- Your objective -
Repeat all the data exactly, and where a record holds a picture, leave that picture out.

====== Exercise material ======

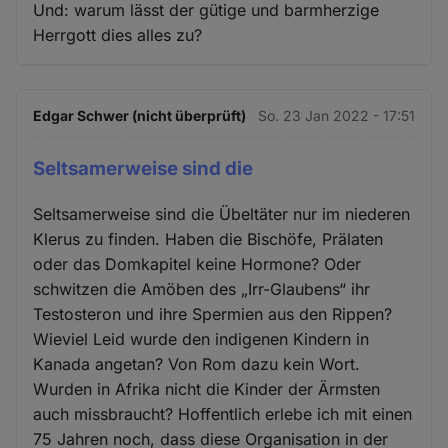
Und: warum lässt der gütige und barmherzige
Herrgott dies alles zu?
Edgar Schwer (nicht überprüft)
So. 23 Jan 2022 - 17:51
Seltsamerweise sind die
Seltsamerweise sind die Übeltäter nur im niederen
Klerus zu finden. Haben die Bischöfe, Prälaten
oder das Domkapitel keine Hormone? Oder
schwitzen die Amöben des „Irr-Glaubens“ ihr
Testosteron und ihre Spermien aus den Rippen?
Wieviel Leid wurde den indigenen Kindern in
Kanada angetan? Von Rom dazu kein Wort.
Wurden in Afrika nicht die Kinder der Ärmsten
auch missbraucht? Hoffentlich erlebe ich mit einen
75 Jahren noch, dass diese Organisation in der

======

- Exercise output -
Und: warum lässt der gütige und barmherzige
Herrgott dies alles zu?
Edgar Schwer (nicht überprüft)
So. 23 Jan 2022 - 17:51
Seltsamerweise sind die
Seltsamerweise sind die Übeltäter nur im niederen
Klerus zu finden. Haben die Bischöfe, Prälaten
oder das Domkapitel keine Hormone? Oder
schwitzen die Amöben des „Irr-Glaubens“ ihr
Testosteron und ihre Spermien aus den Rippen?
Wieviel Leid wurde den indigenen Kindern in
Kanada angetan? Von Rom dazu kein Wort.
Wurden in Afrika nicht die Kinder der Ärmsten
auch missbraucht? Hoffentlich erlebe ich mit einen
75 Jahren noch, dass diese Organisation in der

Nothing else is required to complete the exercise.